Two more plants have now gone offline, taking the total amount of affected facilities to ten, reducing crushing pace by 15,000 mt/day collectively represent about 8% of the country’s capacity.
Agricensus previously reported that eight soybean crush facilities were offline on September 12.
Soybean processing capacity in Brazil is estimated at 194,400 mt/day, with most of the operations focused on the regions of Mato Grosso, Parana, Rio Grande do Sul and Goias, which account for nearly 70% of the country's total capacity.
Brazilian crush margins for the rest of the year have plummeted into deeper negative territory over the past two weeks, with calculated margins for Q4 ranging at minus $56-$50/mt per month, according to data from Brazil’s Agrinvest Commodities.
“Crushing margins are really bad again,” Victor Martins, senior risk manager at HedgePoint Global, told Agricensus.
“But some plants will continue to operate as they are better off crushing with negative margins than having the beans as stock, in order to fulfill its deliveries - especially to importers,” Martins added.
Crushing plants usually undertake maintenance around December/January, ahead of the soybean harvest in Brazil, but this year plants are going offline earlier than anticipated.
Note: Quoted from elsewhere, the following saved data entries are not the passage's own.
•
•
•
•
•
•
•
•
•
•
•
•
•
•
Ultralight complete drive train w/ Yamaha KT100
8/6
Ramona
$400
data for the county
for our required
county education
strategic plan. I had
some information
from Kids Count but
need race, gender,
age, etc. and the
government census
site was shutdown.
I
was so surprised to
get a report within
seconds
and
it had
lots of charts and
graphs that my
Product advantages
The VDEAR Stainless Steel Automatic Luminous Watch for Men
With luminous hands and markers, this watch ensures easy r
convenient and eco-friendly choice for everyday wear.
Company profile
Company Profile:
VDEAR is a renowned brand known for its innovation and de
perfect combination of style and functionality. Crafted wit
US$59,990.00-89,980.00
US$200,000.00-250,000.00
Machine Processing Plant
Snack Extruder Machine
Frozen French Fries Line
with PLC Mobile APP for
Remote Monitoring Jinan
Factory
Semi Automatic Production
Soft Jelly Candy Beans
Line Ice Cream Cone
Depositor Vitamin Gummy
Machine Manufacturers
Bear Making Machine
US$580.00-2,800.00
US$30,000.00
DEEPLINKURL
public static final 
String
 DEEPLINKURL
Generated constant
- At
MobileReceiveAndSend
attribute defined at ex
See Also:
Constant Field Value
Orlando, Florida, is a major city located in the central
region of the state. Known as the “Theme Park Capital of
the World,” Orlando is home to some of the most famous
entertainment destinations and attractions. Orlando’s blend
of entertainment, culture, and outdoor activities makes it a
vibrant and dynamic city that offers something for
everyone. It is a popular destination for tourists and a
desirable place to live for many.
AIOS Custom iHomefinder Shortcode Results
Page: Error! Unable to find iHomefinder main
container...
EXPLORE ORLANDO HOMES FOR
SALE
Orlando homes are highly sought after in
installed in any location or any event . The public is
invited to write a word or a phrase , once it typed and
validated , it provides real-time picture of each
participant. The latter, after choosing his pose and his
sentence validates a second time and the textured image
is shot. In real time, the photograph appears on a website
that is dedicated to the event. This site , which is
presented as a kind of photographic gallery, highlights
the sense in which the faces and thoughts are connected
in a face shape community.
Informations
“There is not much liquidity in Brazil – a lot of the paper trades done on FOB Paranagua are crushers buying back hedges to sell to the domestic market (biodiesel fixings) – the biodiesel market has not been very active of late so little demand from that too,” a local trade source told Agricensus.
Brazil is the second largest exporter of soyoil globally, behind Argentina, and it is poised to export 2.13 million mt of soyoil and 18.8 million mt of soymeal in 2022/23, according to data from the US Department of Agriculture (USDA).